The Association represents the interests of its members and those of the markets in which they operate, with particular support in the areas of regulation and legislation both in the UK and Europe
The WMBA has its origins in the Foreign Exchange and Deposit Brokers' Association (FEDBA) established nearly 50 years ago. Its members cover global markets in many countries and facilitate the overwhelming majority of transaction volumes in the Over-The-Counter (OTC) markets.
The Association works on behalf of the inter-dealer broker (IDB) industry to represent their interests and those of the markets in which they operate. Of particular importance are the relationships that the WMBA has with regulators, Government bodies and Central Banks. The Association also supports efforts to ensure the highest standards of training and competence and codes of conduct are adhered to.
The Association produces and publishes indices in respect of Sterling (SONIA), Euro (EURONIA) and Repos (RONIA) and full details of these can be found in our Market Data section.

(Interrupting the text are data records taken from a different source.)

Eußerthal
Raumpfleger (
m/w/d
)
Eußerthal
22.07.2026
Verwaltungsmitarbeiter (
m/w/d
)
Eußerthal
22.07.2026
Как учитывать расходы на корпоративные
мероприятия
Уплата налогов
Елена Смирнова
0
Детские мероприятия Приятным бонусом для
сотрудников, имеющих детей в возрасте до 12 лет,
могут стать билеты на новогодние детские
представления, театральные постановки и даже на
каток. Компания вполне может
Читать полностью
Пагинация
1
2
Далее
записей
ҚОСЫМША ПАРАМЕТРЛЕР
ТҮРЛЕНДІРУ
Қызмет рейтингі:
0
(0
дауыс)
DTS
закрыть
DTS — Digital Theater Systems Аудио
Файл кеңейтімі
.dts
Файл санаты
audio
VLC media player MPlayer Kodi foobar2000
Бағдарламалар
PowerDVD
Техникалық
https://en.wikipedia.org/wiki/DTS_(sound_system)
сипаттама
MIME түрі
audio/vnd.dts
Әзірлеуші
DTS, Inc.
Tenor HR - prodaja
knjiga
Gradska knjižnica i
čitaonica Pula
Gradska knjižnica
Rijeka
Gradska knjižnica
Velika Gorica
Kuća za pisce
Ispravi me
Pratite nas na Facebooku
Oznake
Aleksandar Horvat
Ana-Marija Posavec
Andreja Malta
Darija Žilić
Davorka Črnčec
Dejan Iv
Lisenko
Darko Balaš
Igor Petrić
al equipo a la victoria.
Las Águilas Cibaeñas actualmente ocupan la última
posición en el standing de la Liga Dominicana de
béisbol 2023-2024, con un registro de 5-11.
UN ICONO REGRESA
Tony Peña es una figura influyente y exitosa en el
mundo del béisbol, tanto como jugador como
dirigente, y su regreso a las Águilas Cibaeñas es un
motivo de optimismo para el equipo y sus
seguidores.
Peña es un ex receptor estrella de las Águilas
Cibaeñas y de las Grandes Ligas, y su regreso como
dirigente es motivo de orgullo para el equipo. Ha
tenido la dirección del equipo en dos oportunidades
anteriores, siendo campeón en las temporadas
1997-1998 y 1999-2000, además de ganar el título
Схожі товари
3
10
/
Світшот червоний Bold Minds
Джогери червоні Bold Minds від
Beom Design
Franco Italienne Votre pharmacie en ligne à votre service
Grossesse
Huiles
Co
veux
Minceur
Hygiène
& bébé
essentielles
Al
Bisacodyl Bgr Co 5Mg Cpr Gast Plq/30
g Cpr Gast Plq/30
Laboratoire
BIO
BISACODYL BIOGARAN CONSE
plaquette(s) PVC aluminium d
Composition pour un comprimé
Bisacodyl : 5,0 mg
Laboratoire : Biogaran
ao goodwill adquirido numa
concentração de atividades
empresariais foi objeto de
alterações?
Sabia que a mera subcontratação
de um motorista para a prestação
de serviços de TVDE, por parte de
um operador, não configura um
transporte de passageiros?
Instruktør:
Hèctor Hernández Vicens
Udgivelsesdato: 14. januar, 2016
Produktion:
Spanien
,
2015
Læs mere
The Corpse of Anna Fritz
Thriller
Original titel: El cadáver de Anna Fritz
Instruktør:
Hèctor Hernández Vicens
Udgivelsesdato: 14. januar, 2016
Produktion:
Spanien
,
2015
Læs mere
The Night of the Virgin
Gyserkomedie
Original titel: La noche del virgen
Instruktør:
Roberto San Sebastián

The Role of the Inter-Dealer Broker
The function of an IDB in the wholesale financial markets is to act as an intermediary or agent, bringing together two independent counterparties to a transaction in a cost effective way.
An IDB does not take principal positions and does not, therefore, take the financial risks of the transaction they broker onto their own books. They act as a conduit for price data and market news. By offering current, as well as historical, market information, they help the client accurately price a wide range of products, whilst receiving a brokerage fee for their service.

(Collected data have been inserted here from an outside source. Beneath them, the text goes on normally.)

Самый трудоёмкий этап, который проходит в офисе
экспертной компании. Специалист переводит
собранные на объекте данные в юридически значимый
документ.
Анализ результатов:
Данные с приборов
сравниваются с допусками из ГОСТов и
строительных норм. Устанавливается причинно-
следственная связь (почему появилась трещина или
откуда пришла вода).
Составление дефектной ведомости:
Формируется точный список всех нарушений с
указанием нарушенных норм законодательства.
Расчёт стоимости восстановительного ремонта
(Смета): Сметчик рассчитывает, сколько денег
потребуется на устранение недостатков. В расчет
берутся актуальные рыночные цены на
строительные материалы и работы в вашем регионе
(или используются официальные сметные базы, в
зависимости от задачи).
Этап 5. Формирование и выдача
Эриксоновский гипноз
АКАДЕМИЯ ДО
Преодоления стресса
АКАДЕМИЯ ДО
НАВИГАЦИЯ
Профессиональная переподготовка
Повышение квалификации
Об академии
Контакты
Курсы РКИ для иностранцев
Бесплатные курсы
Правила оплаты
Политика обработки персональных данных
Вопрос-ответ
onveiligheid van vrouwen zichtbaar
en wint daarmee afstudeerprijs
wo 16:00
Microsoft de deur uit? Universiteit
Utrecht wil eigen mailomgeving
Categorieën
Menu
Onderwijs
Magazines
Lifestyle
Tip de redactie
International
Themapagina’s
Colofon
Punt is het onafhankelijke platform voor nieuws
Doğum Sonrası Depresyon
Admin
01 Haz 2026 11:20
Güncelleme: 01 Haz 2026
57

Most importantly, an IDB provides the market with liquidity. Business is transacted by telephone or electronically, giving access to a network of hundreds of potential wholesale counterparties worldwide. It should be noted that neither the general public nor the retail investor has direct access to the wholesale broker market.
A key responsibility of the broker is to provide speedy execution. This requires negotiating skills and acute awareness of market practice. By giving the client a neutral and rapid service, confidentiality of sensitive price and counterparty information is assured.
With the help of modern technology, an IDB is ideally placed to respond to the business needs of companies, banks and governments in markets that are truly global, fast moving and rapidly changing.